*** Block opens ***
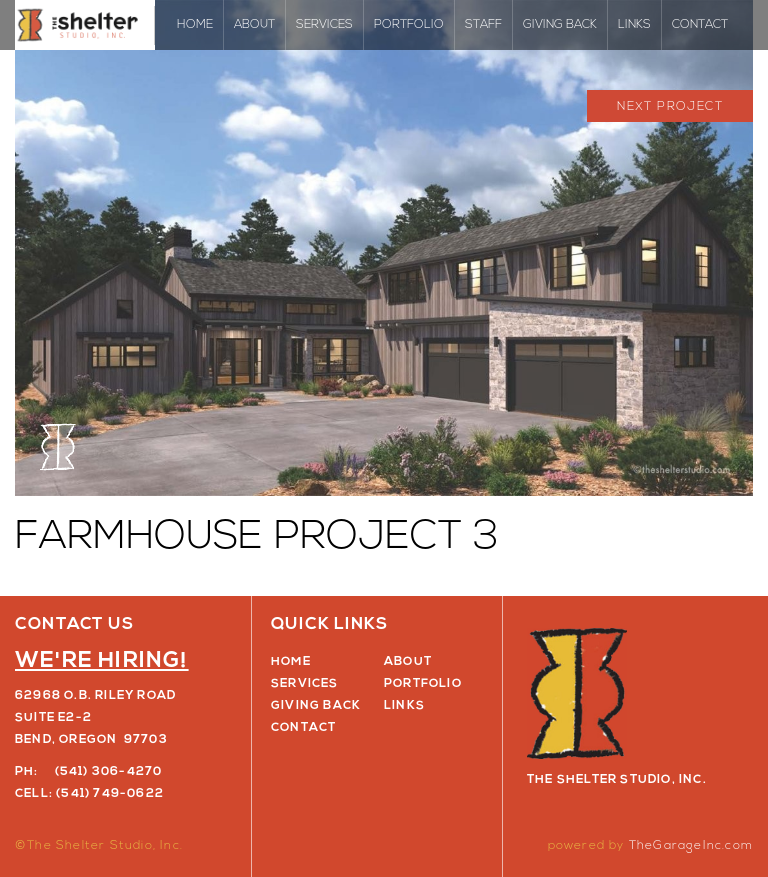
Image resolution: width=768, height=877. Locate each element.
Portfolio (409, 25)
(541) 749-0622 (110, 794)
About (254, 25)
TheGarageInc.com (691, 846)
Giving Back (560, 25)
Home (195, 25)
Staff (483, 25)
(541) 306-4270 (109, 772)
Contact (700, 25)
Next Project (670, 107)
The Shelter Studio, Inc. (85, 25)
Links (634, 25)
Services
*** Block closes ***
PROBLEM TO WORK ON –
Please repeat every line from the listing above exactly as it appears. Drop the pictures.

RESULT OF THIS TASK –
Image resolution: width=768, height=877. Locate each element.
Portfolio (409, 25)
(541) 749-0622 (110, 794)
About (254, 25)
TheGarageInc.com (691, 846)
Giving Back (560, 25)
Home (195, 25)
Staff (483, 25)
(541) 306-4270 (109, 772)
Contact (700, 25)
Next Project (670, 107)
The Shelter Studio, Inc. (85, 25)
Links (634, 25)
Services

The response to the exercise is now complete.